A neural network is chosen to be used as base estimator for BaggingClassifier. Neural network model is designed with Keras and TensorFlow backend. It is wrapped with scikit-learn API **tf.keras.wrappers.scikit_learn.KerasClassifier**.

Decision tree classifier is used as base estimator for AdaBoostClassifier and VotingClassifier. For StackingClassifier, support vector classifier with linear kernel is used as base estimator and logistic regression is used as meta learner.

In [None]:
def create_base():
   
    model = Sequential()
    
    model.add(Dense(128, input_dim=len(feature_names), activation="relu"))
    model.add(Dropout(0.1))
    model.add(Dense(64, activation="relu"))
    model.add(Dropout(0.1))
    model.add(Dense(1, activation="sigmoid"))
    
    model.compile(loss="binary_crossentropy",
                  optimizer=tf.keras.optimizers.Adam(0.01))
    
    return model

base_nn = KerasClassifier(build_fn=create_base,
                       epochs=60, batch_size = 16)
base_nn._estimator_type = "classifier"
base_dt = DecisionTreeClassifier(random_state = 0) 
base_svm = SVC(kernel="linear", random_state = 10)

Models are defined and stored in a list.

In [None]:
model_names = ["BaggingClassifier",
               "RandomForestClassifier",
               "AdaBoostClassifier",
               "GradientBoostingClassifier",
               "VotingClassifier",
               "StackingClassifier"]

models = []

models.append(BaggingClassifier(base_estimator = base_nn,
                                n_estimators=10, random_state=0))

models.append(RandomForestClassifier(n_estimators = 20,
                                     random_state = 11))

models.append(AdaBoostClassifier(base_estimator = base_dt,
                                 n_estimators=10, random_state=10))

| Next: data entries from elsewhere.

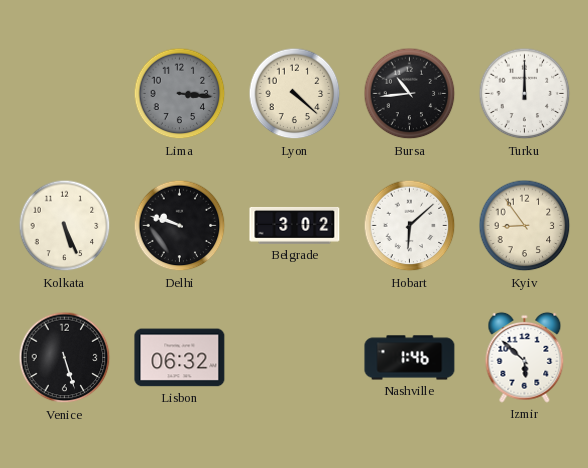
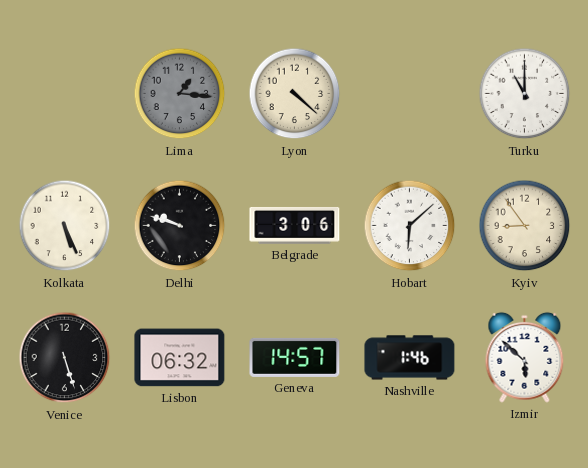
Lima: 3:16 -> 1:16
Bursa: 10:44 -> none
Turku: 12:00 -> 11:00
Belgrade: 3:02 -> 3:06
Geneva: none -> 14:57
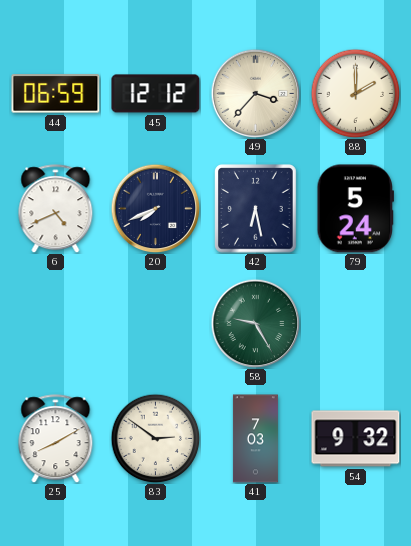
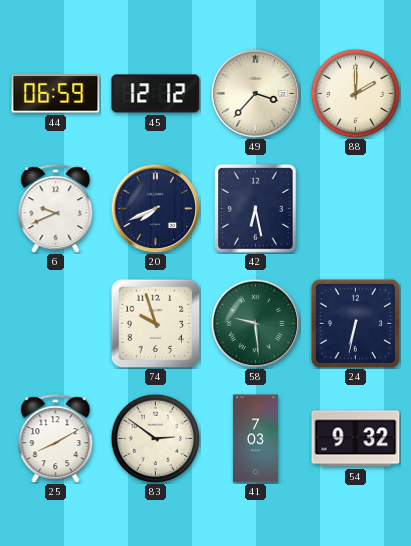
6: 4:41 -> 9:41
79: 5:24 -> none
74: none -> 9:57
58: 9:25 -> 9:29
24: none -> 6:32
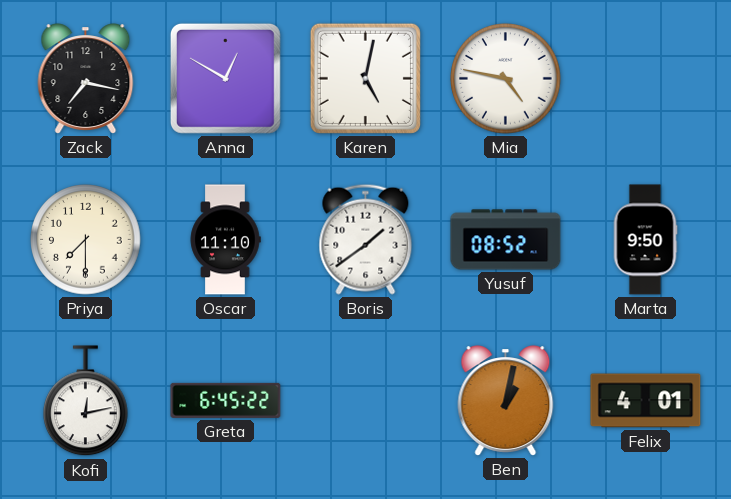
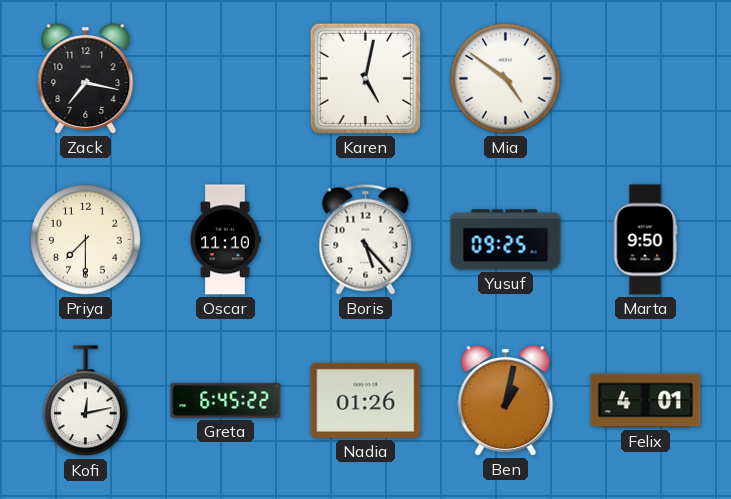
Anna: 12:50 -> none
Mia: 4:47 -> 4:51
Boris: 1:39 -> 5:23
Yusuf: 08:52 -> 09:25
Nadia: none -> 01:26
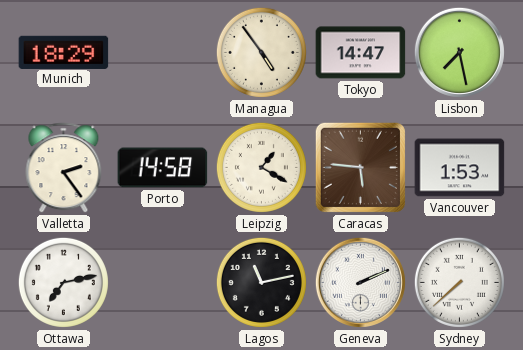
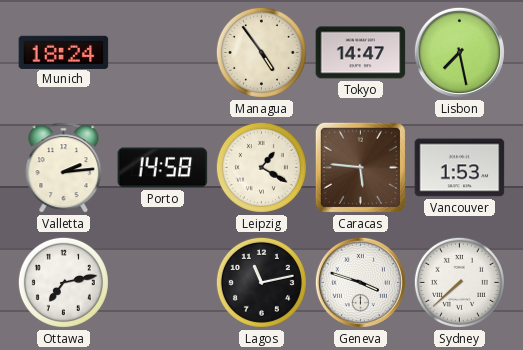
Munich: 18:29 -> 18:24
Valletta: 2:24 -> 2:14
Geneva: 2:11 -> 3:48
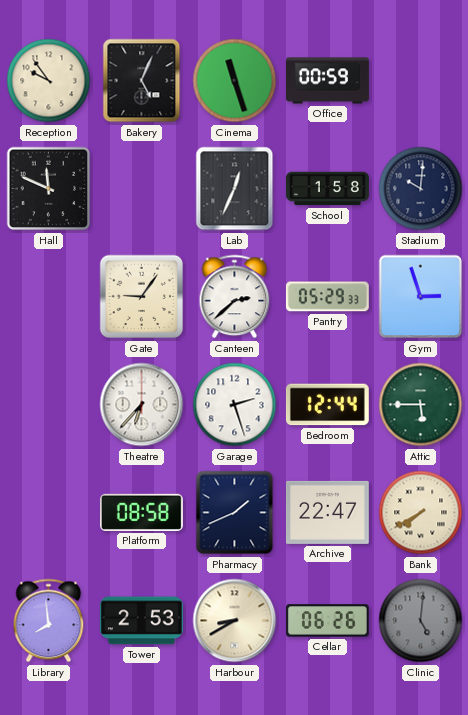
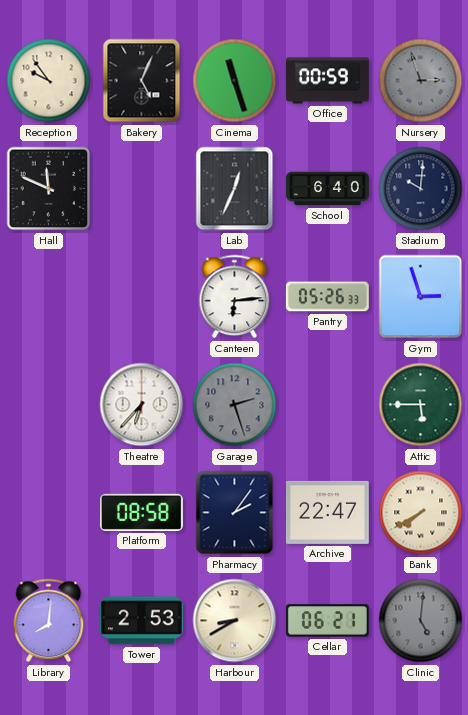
Nursery: none -> 2:57
School: 1:58 -> 6:40
Gate: 9:06 -> none
Canteen: 2:38 -> 6:14
Pantry: 05:29 -> 05:26
Garage dial: white -> grey
Bedroom: 12:44 -> none
Pharmacy: 1:41 -> 2:06
Library: 7:59 -> 8:01
Cellar: 06:26 -> 06:21
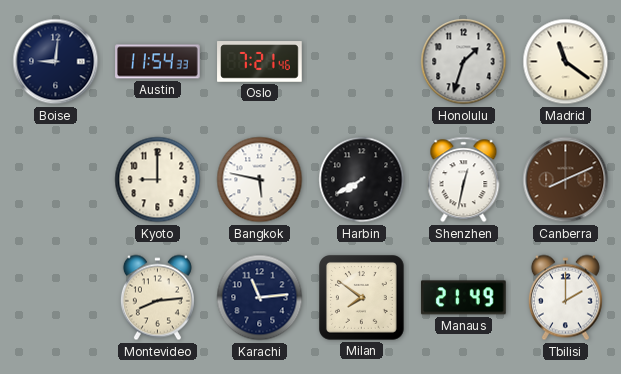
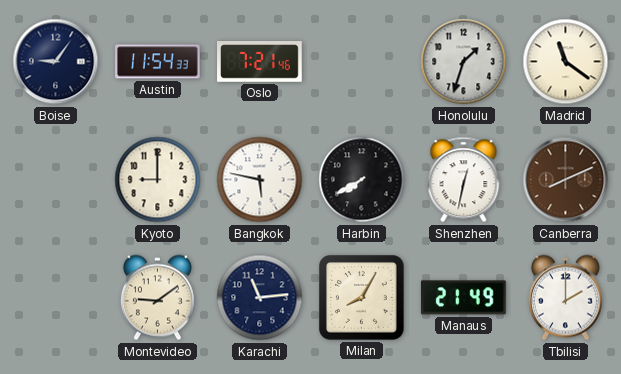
Boise: 9:01 -> 9:06
Montevideo: 8:14 -> 9:09
Milan: 7:51 -> 8:05
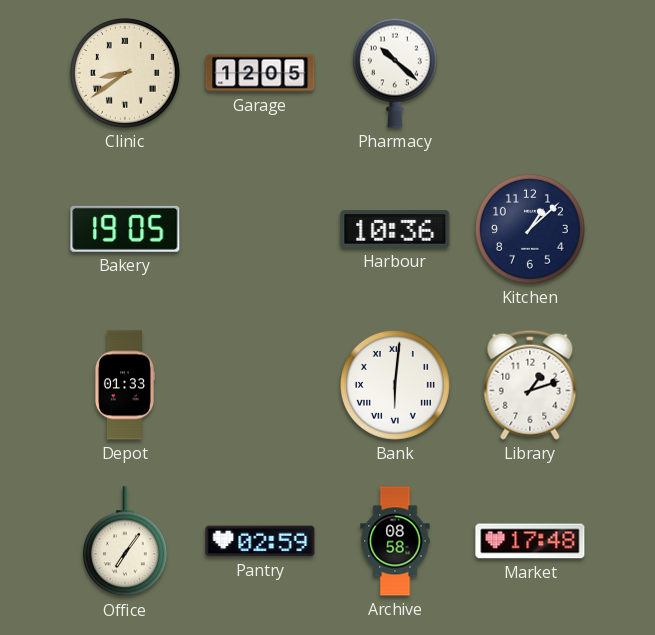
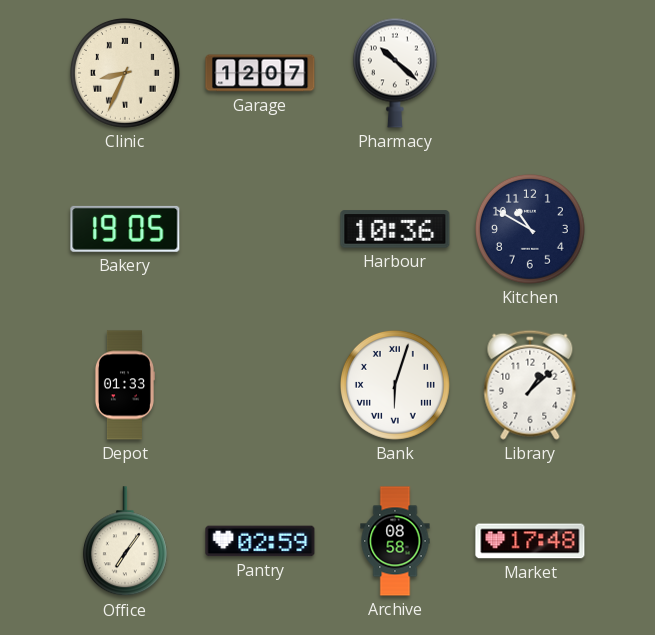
Clinic: 8:39 -> 8:34
Garage: 12:05 -> 12:07
Kitchen: 1:08 -> 10:50
Bank: 6:01 -> 6:03
Library: 1:12 -> 1:08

models.append(GradientBoostingClassifier(n_estimators = 500,
                                         random_state=8))

models.append(VotingClassifier(estimators=[
                    ('dt_0', base_dt),('dt_1', base_dt),('dt_2', base_dt)],
                    voting='soft'))

models.append(StackingClassifier(estimators=[
            ('svm_0', base_svm), ('svm_1', base_svm), ('svm_2', base_svm)],
            final_estimator=LogisticRegression(max_iter=1000),
            stack_method="predict", cv=5))

## Training

Cross validated accuracies are computed on training set.

In [None]:
scores = []
for m in models:
    scores.append(cross_val_score(m, train_X, train_Y.values.ravel(),
                        scoring = "accuracy", cv = 5, n_jobs = 1))

Mean cross validated accuracies are shown below.

In [None]:
mean_scores = np.mean(scores, axis=1)
   
for i in mean_scores.argsort()[::-1]:
    print("{:30}\t{:.4f}".format(model_names[i], mean_scores[i]))

After seeing cross validation results, the models are trained on full training data.

In [None]:
for m in models:
    m.fit(train_X, train_Y.values.ravel())

## Testing

Trained models make predictions on test set and results are evaluated.

In [None]:
acc = []

for m in models:
    y_pred = m.predict(test_X)
    acc.append(accuracy_score(test_Y, y_pred))
    
for i in np.array(acc).argsort()[::-1]:
    print("{:30}\t{:.4f}".format(model_names[i], acc[i]))

Test accuracies are higher than cross validation results. Remember, in cross validation, training was performed on training split and validation was performed on test split of a fold. On the other hand, the models used to predict on test set were trained on whole training data.